CaptchaLa Blog

Appearance

Recon-Act: A Self-Evolving Multi-Agent Browser-Use System via Web Reconnaissance, Tool Generation, and Task Execution

Source: arXiv:2509.21072 · Published 2025-09-25 · By Kaiwen He, Zhiwei Wang, Chenyi Zhuang, Jinjie Gu

TL;DR

This paper addresses the challenge of enabling intelligent browser-use agents to complete complex, multi-turn, long-horizon tasks on real-world webpages. Existing multimodal large language models (MLLMs) suffer from disordered action sequencing and inefficiency due to excessive trial and error. Recon-Act proposes a novel self-evolving multi-agent framework structured around a Reconnaissance–Action paradigm. The system consists of a Reconnaissance Team that analyzes failure trajectories compared to successful ones, synthesizes corrective strategies, and generates generalized tools (hints or rule-based code). These tools are registered and used in real-time by an Action Team that manages intent decomposition, tool orchestration, and task execution, closing a feedback loop of data, tools, action, and evaluation.

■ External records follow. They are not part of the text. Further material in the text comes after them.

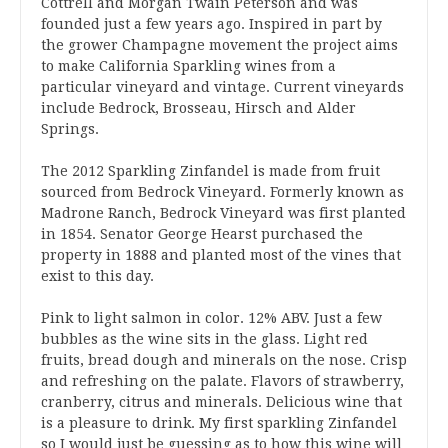
Cottrell and Morgan Twain Peterson and was
founded just a few years ago. Inspired in part by
the grower Champagne movement the project aims
to make California Sparkling wines from a
particular vineyard and vintage. Current vineyards
include Bedrock, Brosseau, Hirsch and Alder
Springs.
The 2012 Sparkling Zinfandel is made from fruit
sourced from Bedrock Vineyard. Formerly known as
Madrone Ranch, Bedrock Vineyard was first planted
in 1854. Senator George Hearst purchased the
property in 1888 and planted most of the vines that
exist to this day.
Pink to light salmon in color. 12% ABV. Just a few
bubbles as the wine sits in the glass. Light red
fruits, bread dough and minerals on the nose. Crisp
and refreshing on the palate. Flavors of strawberry,
cranberry, citrus and minerals. Delicious wine that
is a pleasure to drink. My first sparkling Zinfandel
so I would just be guessing as to how this wine will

At the current implementation Level 3 (partial human-in-the-loop), Recon-Act achieves state-of-the-art performance on the VisualWebArena dataset, improving overall success rate to 36.48%, outperforming prior automated agents by 2.74%. This demonstrates that targeted tool generation grounded in contrastive failure analysis can enhance robustness and efficiency in web navigation tasks.

Key findings

  • Recon-Act achieves 36.48% overall success rate on VisualWebArena, surpassing prior best automated agent (ExAct R-MCTS MAD) at 33.74%, and approaching human performance at 88.7%.
  • On the Shopping domain, Recon-Act attains 39.27%, exceeding the previous best of 32.3% by nearly 7%.
  • Reconnaissance Team synthesizes 11 distinct generalized tools (e.g., AuthorFinder, CategoryGuide) that improve navigation and task completion.
  • Recon-Act requires fewer self-corrective actions than prior agents despite moderate average step counts (approx. 5 steps), indicating improved stability in execution.
  • Human analysts currently involved in trajectory contrastive analysis and tool merging to avoid tool proliferation and ensure robustness at Level 3.
  • Use of contrastive analysis of failure vs success trajectories forms a closed loop enabling iterative tool generation and policy improvement.
  • Reconnaissance-based tool generation reduces random-walk style exploration, enabling efficient data curation tailored to browser environments.
  • Action Team’s hybrid use of hint and decision mode tools allows flexible orchestration with fallback to default Execution Agent actions.

Threat model

The adversary is effectively the complexity and variability of real-world webpages presenting information-dense and heterogeneous environments. The system assumes no direct adversarial users but aims to overcome environmental uncertainty and error-prone action spaces. It does not address intentional attacks or adversarial manipulations against the agent.

Methodology — deep read

The core methodology involves a dual-team multi-agent system: the Reconnaissance Team and the Action Team collaborating in a closed-loop training and inference pipeline.

  1. Threat Model & Assumptions: The adversary is implicitly the complex and dynamic web environment presenting information-dense pages with hidden structures. The system assumes partial observability and unknown page layouts requiring exploratory actions. There is no explicit adversarial human attacker scenario.

  2. Data: The system is evaluated on VisualWebArena, a benchmark with ~910 queries across classifieds, shopping, and reddit domains. Each query requires multi-turn navigation and reasoning over text and images. For training the reconnaissance team, a curated small training set (<10 examples per domain) was manually authored rather than relying on random-walk exploration, emphasizing efficiency and coverage.

  3. Architecture/Algorithm: Reconnaissance Team comprises Analyst and Coder agents. Analyst performs contrastive step-level analysis of failed vs successful trajectories using preconfigured reconnaissance tools (e.g., get_url, image extraction). It identifies failure causes and prescribes remediation strategies. The Coder translates these into executable tool code following a unified input-output schema (functions take broad argument superset, return string). These generalized tools (either hints returning signals or decision-mode yielding direct browser actions) are registered to a tool archive accessible by the Action Team.

The Action Team has a Master agent that interprets queries and browser context to select and orchestrate tools, a Tool Manager (human-assisted) that decides on tool addition/update and manages functional branching, and an Execution Agent which generates fallback default actions.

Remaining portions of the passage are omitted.